Das Abgleichen von Offer-Mustern über mehrere Wettbewerber hinweg gibt dir eine Landkarte des Angebotslandschaft in deiner Nische – was Standard ist, was differenziert ist und was noch niemand versucht hat.
Die Tools kombinieren
Die eigentliche Stärke dieses Toolkits liegt darin, die Tools in einer sinnvollen Reihenfolge zu nutzen, wobei jedes auf dem Output des vorherigen aufbaut.
Schritt 1 – Recherche (Foreplay + Ad Libraries)
Bevor du irgendetwas generierst, verbringe fünfzehn bis zwanzig Minuten in deiner Foreplay-Swipe-Datei und den relevanten Anzeigenbibliotheken. Du suchst nach:
- Den dominanten Hook-Mechanismen in deiner Nische;
- Den Angebotsstrukturen, die in langlaufenden Anzeigen am häufigsten vorkommen;
- White Space – Ansätze, die auffällig fehlen.
Dokumentiere deine Beobachtungen in einer kurzen Notiz. Das wird die strategische Grundlage für alles Weitere.
Schritt 2 – Generieren (ChatGPT)
Übertrage deine Recherche-Ergebnisse in ChatGPT und nutze sie, um deine Generierungssitzung zu steuern und zu begrenzen:
"Basierend auf meiner Recherche sind die dominanten Hooks in dieser Nische Schmerzpunkt und Social Proof. Ich möchte Hooks im Bereich Neugierlücke und kühne Behauptung entwickeln, die bisher wenig genutzt werden. Generiere 20 Hooks mit nur diesen beiden Mechanismen für [Produkt] für [Zielgruppe]."
Dieser Ansatz liefert Output, der sowohl neu im Vergleich zum Markt als auch strategisch begründet ist – nicht nur zufällige KI-Generierung.
Schritt 3 – Vertiefen (Claude)
Nimm deine drei bis fünf stärksten Hooks aus der ChatGPT-Session und entwickle sie strategisch mit Claude weiter:
- Bitte Claude, den psychologischen Mechanismus jedes Hooks zu identifizieren;
- Bitte um Vorschläge für die Struktur des Body Copy, die am besten auf jeden Hook folgt;
- Bitte um eine Kombination jedes Hooks mit einem Angebots-Framing, das dieselbe emotionale Logik vervollständigt.
Schritt 4 – Validieren (Ad Libraries)
Bevor du in die Produktion gehst, kehre mit deinen ausgewählten Hooks und Angeboten noch einmal zu den Anzeigenbibliotheken zurück. Frage dich:
- Wurde dieser Hook in meiner Nische schon einmal verwendet? Falls ja, ist meiner ausreichend differenziert?;
- Ist dieses Angebot im Vergleich zu den Wettbewerbern wettbewerbsfähig?;
- Gibt es Hinweise darauf, dass dieser Ansatz bereits getestet und verworfen wurde?
Schritt 5 – Produzieren und testen
Mit validierten Hooks und einer starken Angebotsstruktur gehst du in die Produktion.
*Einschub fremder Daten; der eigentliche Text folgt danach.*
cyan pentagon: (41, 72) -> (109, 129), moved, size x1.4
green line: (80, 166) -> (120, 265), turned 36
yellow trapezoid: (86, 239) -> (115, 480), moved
Erstelle mindestens drei bis fünf Hook-Variationen für jedes Angebot, damit du beide Elemente gleichzeitig testen kannst. Die Leistungsdaten zeigen dir, welche Kombination gewinnt.
Die Anatomie eines starken Angebots
KI-Tools können dir helfen, Angebote schneller zu entwickeln, aber du brauchst ein klares Modell, woraus ein starkes Angebot tatsächlich besteht. Jedes überzeugende Angebot enthält die meisten oder alle der folgenden Komponenten:
- Das Kernprodukt oder die Kernleistung
Was genau bekommt der Kunde? Sei spezifisch – vage Angebote führen zu Zögern.
- Das Ergebnis
Welches Resultat liefert das Produkt? Formuliere es in der Sprache der Wünsche der Zielgruppe, nicht in Produktmerkmalen.
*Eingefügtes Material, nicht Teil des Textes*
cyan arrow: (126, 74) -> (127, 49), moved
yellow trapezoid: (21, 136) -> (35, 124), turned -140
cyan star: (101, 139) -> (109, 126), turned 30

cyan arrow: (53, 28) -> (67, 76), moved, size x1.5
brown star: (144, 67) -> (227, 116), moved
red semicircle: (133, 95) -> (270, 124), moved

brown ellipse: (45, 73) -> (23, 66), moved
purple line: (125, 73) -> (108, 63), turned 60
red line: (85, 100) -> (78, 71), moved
- Der Preis und das Framing
Wie wird der Preis präsentiert? Eine Darstellung als 1 $/Tag fühlt sich völlig anders an als 365 $/Jahr, obwohl es identisch ist.
- Die Risikoumkehr
Was passiert, wenn es nicht funktioniert? Eine starke Garantie beseitigt die Hauptbarriere für einen skeptischen Käufer.
- Die Dringlichkeit oder Verknappung
Warum sollte der Kunde jetzt handeln und nicht später? Ohne einen Grund zur sofortigen Handlung handeln die meisten Menschen gar nicht.
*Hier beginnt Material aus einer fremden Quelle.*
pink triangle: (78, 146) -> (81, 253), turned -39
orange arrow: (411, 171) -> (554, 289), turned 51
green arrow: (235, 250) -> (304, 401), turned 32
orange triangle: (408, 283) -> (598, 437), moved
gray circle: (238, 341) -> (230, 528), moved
- Der Bonus oder das Extra
Gibt es ein zusätzliches Element, das das Angebot zu einem außergewöhnlichen Deal macht? Ein gut gewählter Bonus kann einen zögernden Käufer zum Handeln bewegen.
Nutze Claude oder ChatGPT, um dein aktuelles Angebot anhand dieser sechs Komponenten zu prüfen. Frage: "Welcher dieser Bestandteile ist in meinem aktuellen Angebot am schwächsten, und wie kann ich ihn mit drei konkreten Maßnahmen stärken?"